Thursday, April 16, 2009

Standby For An Early Election

Standby for an early election. The federal government has decided to make a second attempt at introducing its controversial alcopops tax after it was shot down by Senator Stephen Fielding siding with the opposition to vote against it. At the time, the Coalition opposed the tax on the basis that it was a revenue measure masquerading as a health policy, and would not achieve the stated aim of reducing binge drinking, particularly among young people. Senator Fielding, on the other hand, was in favour of the tax, but insisted that it should be a part of a larger suite of measures including a ban on alcohol advertising on television during sports events.

What makes the decision to try again surprising is that nothing has changed. The opposition still opposes it, and Senator Fielding says he will vote against it again if he doesn’t get what he wants. At this point it appears that the government hasn’t changed its position either so there is no reason to expect a different outcome the second time around. Unless the government intends to negotiate further, and possibly give in to some of Senator Fielding’s demands, it is hard to know just what the government expects to achieve.

Certainly, presenting the legislation again provides an opportunity for all parties to reconsider their positions, but at this point that seems most unlikely. It also provides the government with more ammunition to depict the opposition as being obstructionist, pointing to the long list of government initiatives thwarted by a hostile Senate. In fact, the government is already plying this line for all it is worth. But more significantly, if the legislation is rejected a second time it provides a potential trigger for a double dissolution election.

Wayne Swan has said that if the opposition blocks the legislation again it amounts to Malcolm Turnbull “loading the gun” for an early election, but that the government has no intention of firing it. No doubt that is true for now, but the mere fact that the trigger becomes available elevates the political stakes. While it is most unlikely that the government will use a contentious alcohol tax as grounds to call an election, the ability to do so at short notice places renewed pressure onto the opposition, particularly when it is considering all future government proposals. If the opposition votes to block any new measures the government may seek to introduce later this year, it is possible that the government might choose to pull the election trigger.

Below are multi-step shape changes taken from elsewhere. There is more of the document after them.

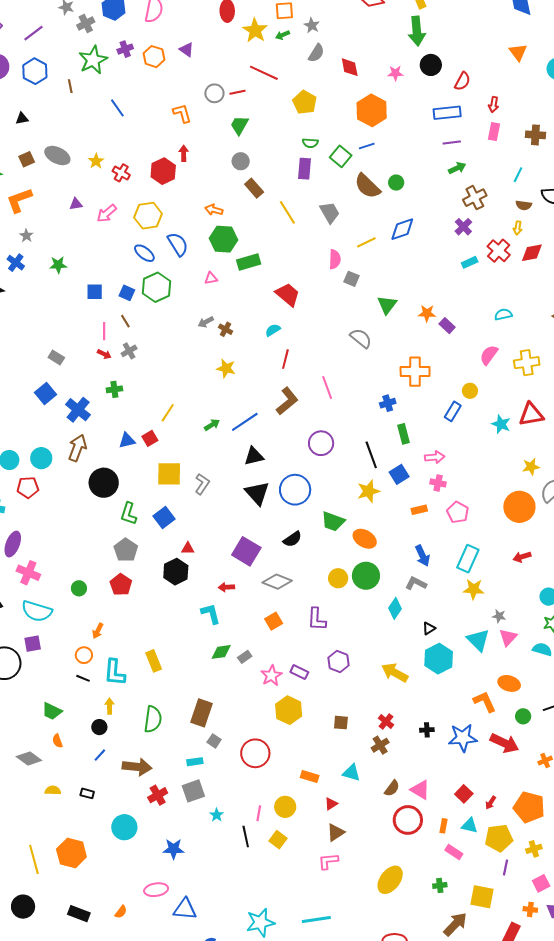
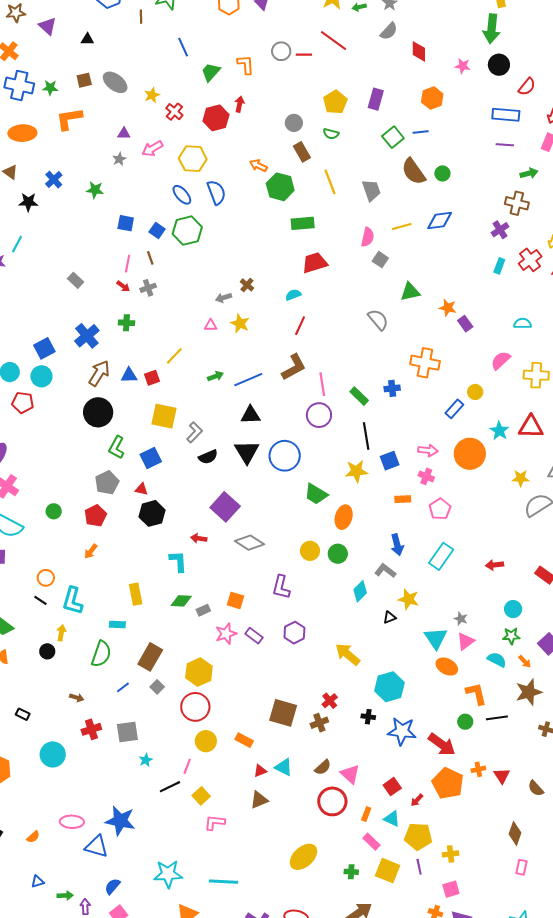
yellow pentagon: (305, 102) -> (335, 102), moved
orange hexagon: (372, 110) -> (432, 98), size x0.7
green trapezoid: (239, 125) -> (211, 72), moved
green semicircle: (310, 143) -> (331, 134), moved
green arrow: (457, 168) -> (529, 173), moved
purple rectangle: (305, 169) -> (376, 99), moved
brown cross: (475, 198) -> (517, 203), turned 30
gray star: (26, 236) -> (119, 159), moved
green hexagon: (223, 239) -> (280, 187), moved
green rectangle: (249, 262) -> (303, 223), moved
cyan rectangle: (470, 262) -> (499, 266), turned -56
pink triangle: (211, 278) -> (211, 325), moved
red trapezoid: (288, 295) -> (315, 263), turned -68
green triangle: (387, 305) -> (410, 292), turned 30
gray arrow: (206, 322) -> (224, 298), moved
pink line: (327, 387) -> (322, 384), moved
blue square: (46, 394) -> (44, 348), moved
green rectangle: (404, 434) -> (359, 396), moved, turned -42
brown arrow: (77, 448) -> (99, 373), moved
orange circle: (519, 507) -> (470, 454), moved
black semicircle: (292, 539) -> (208, 457), moved
orange ellipse: (365, 539) -> (344, 517), turned 65
red triangle: (188, 548) -> (141, 489), moved
green circle: (366, 576) -> (338, 554), size x0.7
yellow star: (474, 589) -> (409, 599), moved
orange square: (274, 621) -> (235, 600), moved, turned 36
orange arrow: (98, 631) -> (91, 551), moved
cyan hexagon: (439, 659) -> (389, 687), moved
yellow rectangle: (154, 661) -> (136, 594), moved
orange ellipse: (509, 683) -> (447, 667), moved
orange L-shape: (485, 702) -> (476, 694), moved
yellow hexagon: (289, 710) -> (199, 672), moved
brown square: (341, 723) -> (283, 713), moved, size x1.8
blue line: (100, 755) -> (123, 687), moved
cyan rectangle: (195, 762) -> (117, 624), moved
brown arrow: (137, 767) -> (77, 698), size x0.5
cyan triangle: (351, 773) -> (284, 767), moved
yellow circle: (285, 807) -> (206, 741), moved
orange pentagon: (529, 807) -> (448, 783), moved
black line: (246, 836) -> (170, 787), turned 65
blue star: (174, 849) -> (120, 821), moved, size x1.4
pink L-shape: (328, 861) -> (215, 822), moved
purple line: (505, 868) -> (419, 867), turned -35
yellow square: (482, 897) -> (388, 871), moved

Timing is also an important factor, with some evidence to suggest that the economy is likely to get considerably worse before it gets better. In that light it is possible that calling an early election in the second half of this year before the unemployment figures become too much worse might be seen as preferable to waiting for the scheduled 2010 election. If the economy hasn’t turned the corner by then, it will be much easier for the opposition, and the voters, to pin the blame on the government. But going to the poles this year, on the basis that the opposition is blocking attempts to deal with the economic mess, would make a lot of sense.

While the debate about binge drinking is an important one, it should be obvious that adjusting the price point by increasing the tax is not in itself a measure that will solve the problem. Price pressure can be one component of a larger campaign to deal with alcohol issues, but by itself won’t stop binge drinking. The simple fact is that individuals who are determined to go on a binge will do so anyway, regardless of the price. While there is some truth to the argument that one step forward in the fight against alcohol related harm is better than no steps, there is also a lot of truth in the suggestion that the government needs the revenue to help the budget bottom line. Of course there’s no reason why you can’t have both the revenue and a campaign against binge drinking, but the evidence suggests that the government is also keeping its options open for an early election.

Even though the government insists that it has no intention of pursuing that option, the right combination of circumstances could well see them reconsider that position. As unemployment becomes worse, don’t be surprised if the government seeks to renew its mandate in the second half of this year.